Stored data entries:

Start of Block

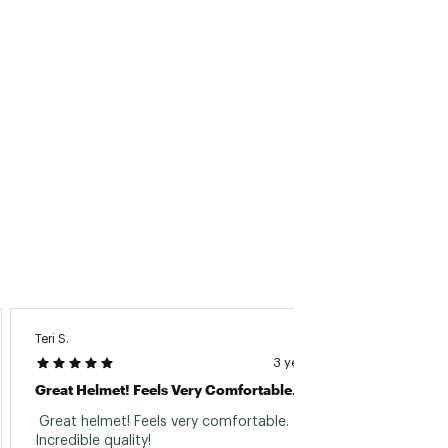
Teri S.
Dana M
3 years ago
Great Helmet! Feels Very Comfortable.
Best H
 Great helmet! Feels very comfortable. 
 I don’
Incredible quality! 
them. 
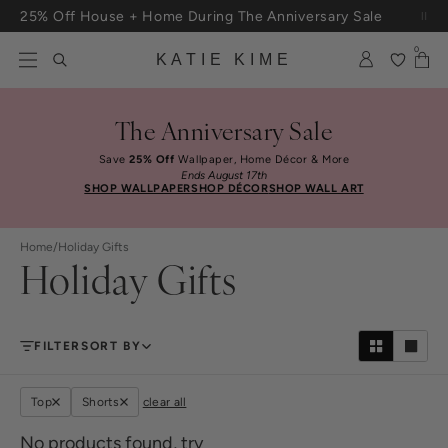
Skip to content
25% Off House + Home During The Anniversary Sale
Free Shipping On Orders $100+
0
KATIE KIME
The Anniversary Sale
Save
25% Off
Wallpaper, Home Décor & More
Ends August 17th
SHOP WALLPAPER
SHOP DÉCOR
SHOP WALL ART
Home
/
Holiday Gifts
Holiday Gifts
FILTER
SORT BY
Top
Shorts
clear all
No products found, try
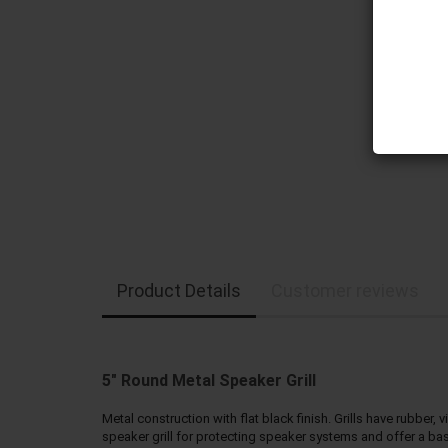
Product Details
Customer reviews
5" Round Metal Speaker Grill
Metal construction with flat black finish. Grills have rubbe
speaker grill for protecting speaker systems and offer a basic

End of Block

TASK DETAILS: Nothing but the lines above from the line with "SHOP WALLPAPER" up to and including the line with "Metal Speaker Grill" should be returned, exactly as written and without pictures.

WRITTEN ANSWER:
SHOP WALLPAPER
SHOP DÉCOR
SHOP WALL ART
Home
/
Holiday Gifts
Holiday Gifts
FILTER
SORT BY
Top
Shorts
clear all
No products found, try
Product Details
Customer reviews
5" Round Metal Speaker Grill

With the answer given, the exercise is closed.